--- Information shown ---

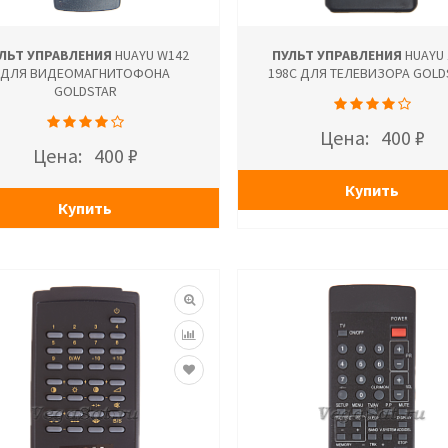
ЛЬТ УПРАВЛЕНИЯ
HUAYU W142
ПУЛЬТ УПРАВЛЕНИЯ
HUAYU 
ДЛЯ ВИДЕОМАГНИТОФОНА
198C ДЛЯ ТЕЛЕВИЗОРА GOLD
GOLDSTAR
Цена:
400 ₽
Цена:
400 ₽
Купить
Купить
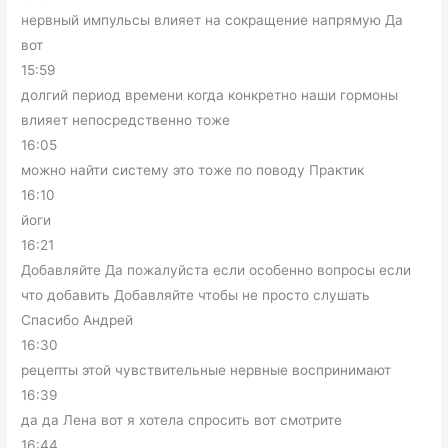
нервный импульсы влияет на сокращение напрямую Да
вот
15:59
долгий период времени когда конкретно наши гормоны
влияет непосредственно тоже
16:05
можно найти систему это тоже по поводу Практик
16:10
йоги
16:21
Добавляйте Да пожалуйста если особенно вопросы если
что добавить Добавляйте чтобы не просто слушать
Спасибо Андрей
16:30
рецепты этой чувствительные нервные воспринимают
16:39
да да Лена вот я хотела спросить вот смотрите
16:44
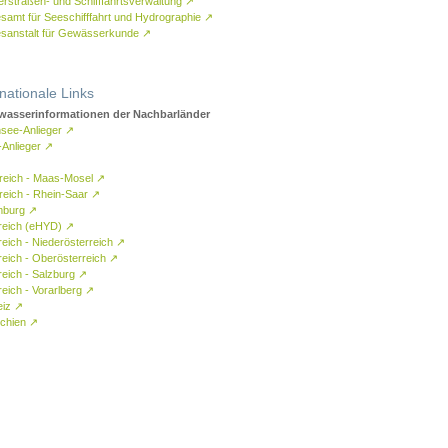
rstraßen- und Schifffahrtsverwaltung
↗
samt für Seeschifffahrt und Hydrographie
↗
sanstalt für Gewässerkunde
↗
rnationale Links
asserinformationen der Nachbarländer
see-Anlieger
↗
-Anlieger
↗
reich - Maas-Mosel
↗
reich - Rhein-Saar
↗
mburg
↗
reich (eHYD)
↗
reich - Niederösterreich
↗
reich - Oberösterreich
↗
reich - Salzburg
↗
eich - Vorarlberg
↗
eiz
↗
chien
↗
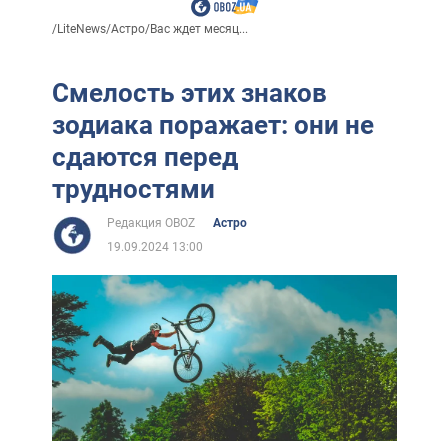
/
LiteNews
/
Астро
/
Вас ждет месяц...
Смелость этих знаков
зодиака поражает: они не
сдаются перед
трудностями
Редакция OBOZ
Астро
19.09.2024 13:00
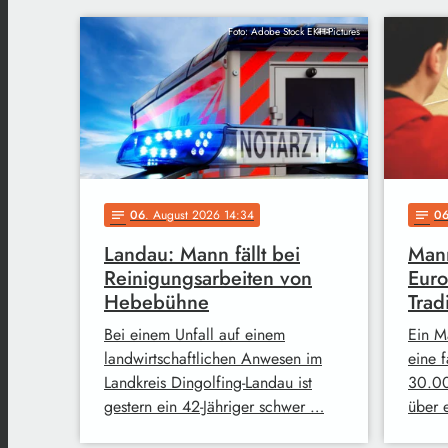
Foto: Adobe Stock EKH-Pictures
06
. August 2026 14:34
0
notes
notes
Landau: Mann fällt bei
Mann
Reinigungsarbeiten von
Euro
Hebebühne
Trad
Bei einem Unfall auf einem
Ein M
landwirtschaftlichen Anwesen im
eine 
Landkreis Dingolfing-Landau ist
30.00
gestern ein 42-Jähriger schwer …
über 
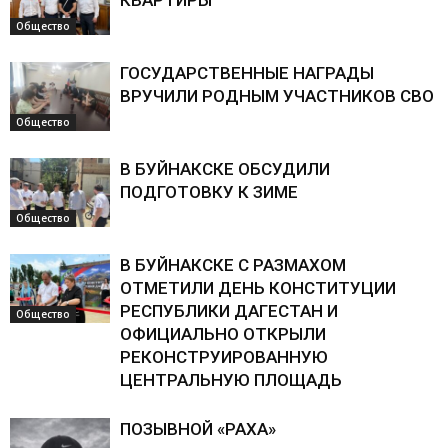
КВАРТИРЫ
Общество
ГОСУДАРСТВЕННЫЕ НАГРАДЫ
ВРУЧИЛИ РОДНЫМ УЧАСТНИКОВ СВО
Общество
В БУЙНАКСКЕ ОБСУДИЛИ
ПОДГОТОВКУ К ЗИМЕ
Общество
В БУЙНАКСКЕ С РАЗМАХОМ
ОТМЕТИЛИ ДЕНЬ КОНСТИТУЦИИ
РЕСПУБЛИКИ ДАГЕСТАН И
Общество
ОФИЦИАЛЬНО ОТКРЫЛИ
РЕКОНСТРУИРОВАННУЮ
ЦЕНТРАЛЬНУЮ ПЛОЩАДЬ
ПОЗЫВНОЙ «РАХА»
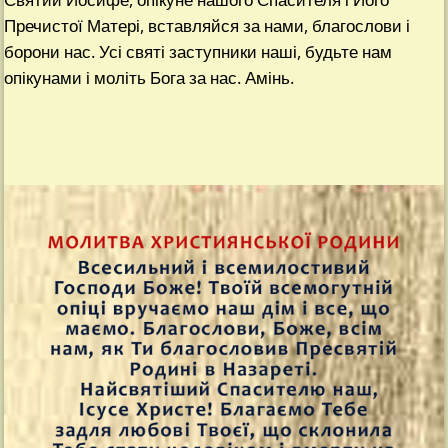
Пречистої Матері, вставляйся за нами, благослови і
борони нас. Усі святі заступники наші, будьте нам
опікунами і моліть Бога за нас. Амінь.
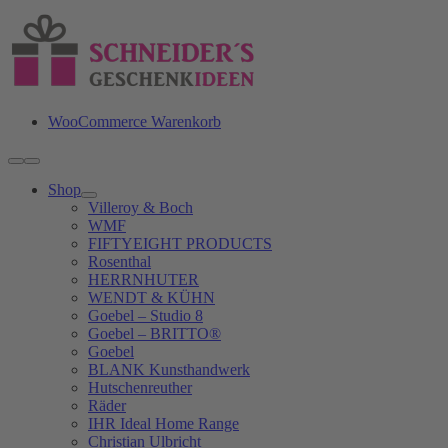
Zum
Inhalt
springen
WooCommerce Warenkorb
Toggle
Navigation
Shop
Villeroy & Boch
WMF
FIFTYEIGHT PRODUCTS
Rosenthal
HERRNHUTER
WENDT & KÜHN
Goebel – Studio 8
Goebel – BRITTO®
Goebel
BLANK Kunsthandwerk
Hutschenreuther
Räder
IHR Ideal Home Range
Christian Ulbricht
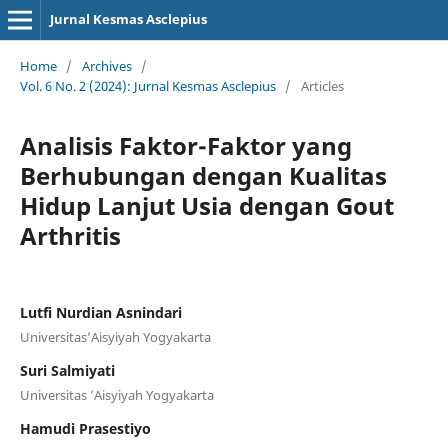
Jurnal Kesmas Asclepius
Home
/
Archives
/
Vol. 6 No. 2 (2024): Jurnal Kesmas Asclepius
/
Articles
Analisis Faktor-Faktor yang
Berhubungan dengan Kualitas
Hidup Lanjut Usia dengan Gout
Arthritis
Lutfi Nurdian Asnindari
Universitas’Aisyiyah Yogyakarta
Suri Salmiyati
Universitas ’Aisyiyah Yogyakarta
Hamudi Prasestiyo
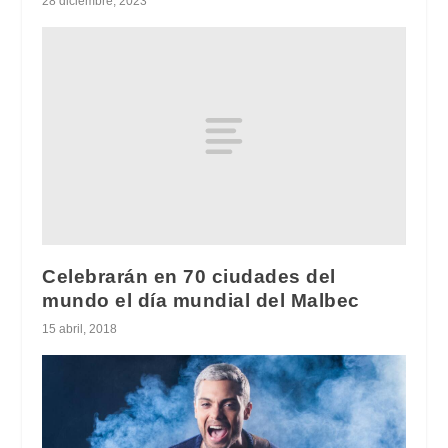
28 diciembre, 2023
Celebrarán en 70 ciudades del
mundo el día mundial del Malbec
15 abril, 2018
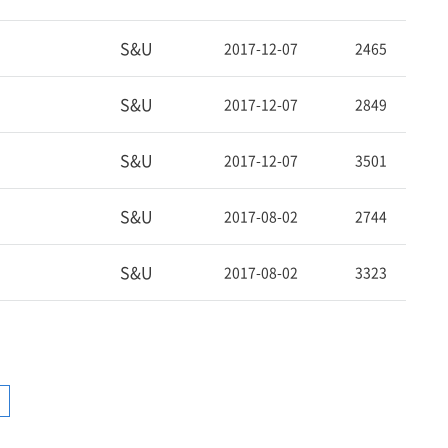
S&U
2017-12-07
2465
S&U
2017-12-07
2849
S&U
2017-12-07
3501
S&U
2017-08-02
2744
S&U
2017-08-02
3323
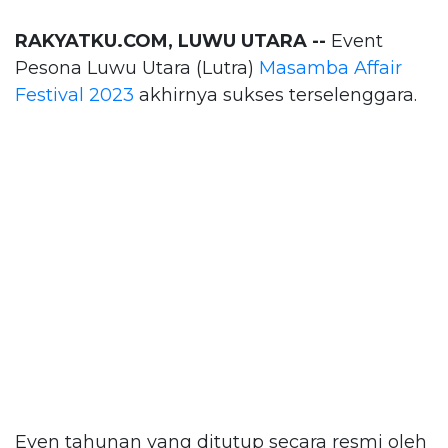
RAKYATKU.COM, LUWU UTARA --
Event
Pesona Luwu Utara (Lutra)
Masamba Affair
Festival 2023
akhirnya sukses terselenggara.
Even tahunan yang ditutup secara resmi oleh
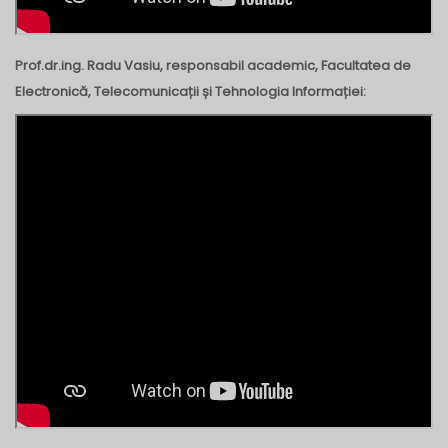
Prof.dr.ing. Radu Vasiu, responsabil academic, Facultatea de
Electronică, Telecomunicații și Tehnologia Informației:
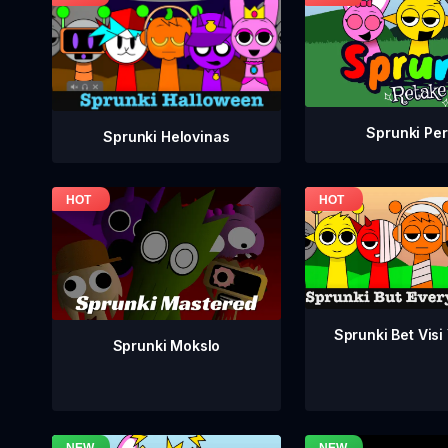
Sprunki Per
Sprunki Helovinas
Sprunki Bet Visi
Sprunki Mokslo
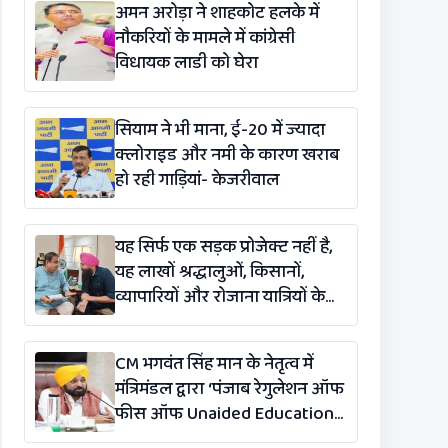
अमन अरोड़ा ने शाहकोट हलके में
नौकरियों के मामले में कांग्रेसी
विधायक लाडी को घेरा
सियाम ने भी माना, ई-20 में ज्यादा
क्लोराइड और नमी के कारण खराब
हो रही गाड़ियां- केजरीवाल
यह सिर्फ एक सड़क प्रोजेक्ट नहीं है,
यह लाखों श्रद्धालुओं, किसानों,
व्यापारियों और रोजाना यात्रियों के
लिए एक लाइफलाइन है: कंग
CM भगवंत सिंह मान के नेतृत्व में
मंत्रिमंडल द्वारा ‘पंजाब रेगुलेशन ऑफ
फीस ऑफ Unaided Educational
Institutions (संशोधन)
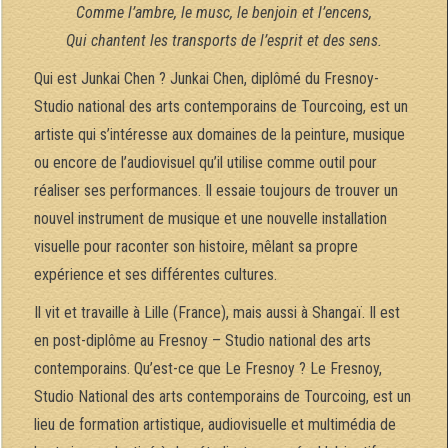
Comme l’ambre, le musc, le benjoin et l’encens,
Qui chantent les transports de l’esprit et des sens.
Qui est Junkai Chen ? Junkai Chen, diplômé du Fresnoy-
Studio national des arts contemporains de Tourcoing, est un
artiste qui s’intéresse aux domaines de la peinture, musique
ou encore de l’audiovisuel qu’il utilise comme outil pour
réaliser ses performances. Il essaie toujours de trouver un
nouvel instrument de musique et une nouvelle installation
visuelle pour raconter son histoire, mêlant sa propre
expérience et ses différentes cultures.
Il vit et travaille à Lille (France), mais aussi à Shangaï. Il est
en post-diplôme au Fresnoy – Studio national des arts
contemporains. Qu’est-ce que Le Fresnoy ? Le Fresnoy,
Studio National des arts contemporains de Tourcoing, est un
lieu de formation artistique, audiovisuelle et multimédia de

---

Description of the task
What is needed is an exact copy of the lines from the beginning of the data through the line containing "ОТМЕТИЛИ ДЕНЬ КОНСТИТУЦИИ", both included, without any pictures.

Solution to this exercise
ЛЬТ УПРАВЛЕНИЯ
HUAYU W142
ПУЛЬТ УПРАВЛЕНИЯ
HUAYU 
ДЛЯ ВИДЕОМАГНИТОФОНА
198C ДЛЯ ТЕЛЕВИЗОРА GOLD
GOLDSTAR
Цена:
400 ₽
Цена:
400 ₽
Купить
Купить
нервный импульсы влияет на сокращение напрямую Да
вот
15:59
долгий период времени когда конкретно наши гормоны
влияет непосредственно тоже
16:05
можно найти систему это тоже по поводу Практик
16:10
йоги
16:21
Добавляйте Да пожалуйста если особенно вопросы если
что добавить Добавляйте чтобы не просто слушать
Спасибо Андрей
16:30
рецепты этой чувствительные нервные воспринимают
16:39
да да Лена вот я хотела спросить вот смотрите
16:44
rstraßen- und Schifffahrtsverwaltung
↗
samt für Seeschifffahrt und Hydrographie
↗
sanstalt für Gewässerkunde
↗
rnationale Links
asserinformationen der Nachbarländer
see-Anlieger
↗
-Anlieger
↗
reich - Maas-Mosel
↗
reich - Rhein-Saar
↗
mburg
↗
reich (eHYD)
↗
reich - Niederösterreich
↗
reich - Oberösterreich
↗
reich - Salzburg
↗
eich - Vorarlberg
↗
eiz
↗
chien
↗
/
LiteNews
/
Астро
/
Вас ждет месяц...
Смелость этих знаков
зодиака поражает: они не
сдаются перед
трудностями
Редакция OBOZ
Астро
19.09.2024 13:00
Foto: Adobe Stock EKH-Pictures
06
. August 2026 14:34
0
notes
notes
Landau: Mann fällt bei
Mann
Reinigungsarbeiten von
Euro
Hebebühne
Trad
Bei einem Unfall auf einem
Ein M
landwirtschaftlichen Anwesen im
eine 
Landkreis Dingolfing-Landau ist
30.00
gestern ein 42-Jähriger schwer …
über 
КВАРТИРЫ
Общество
ГОСУДАРСТВЕННЫЕ НАГРАДЫ
ВРУЧИЛИ РОДНЫМ УЧАСТНИКОВ СВО
Общество
В БУЙНАКСКЕ ОБСУДИЛИ
ПОДГОТОВКУ К ЗИМЕ
Общество
В БУЙНАКСКЕ С РАЗМАХОМ
ОТМЕТИЛИ ДЕНЬ КОНСТИТУЦИИ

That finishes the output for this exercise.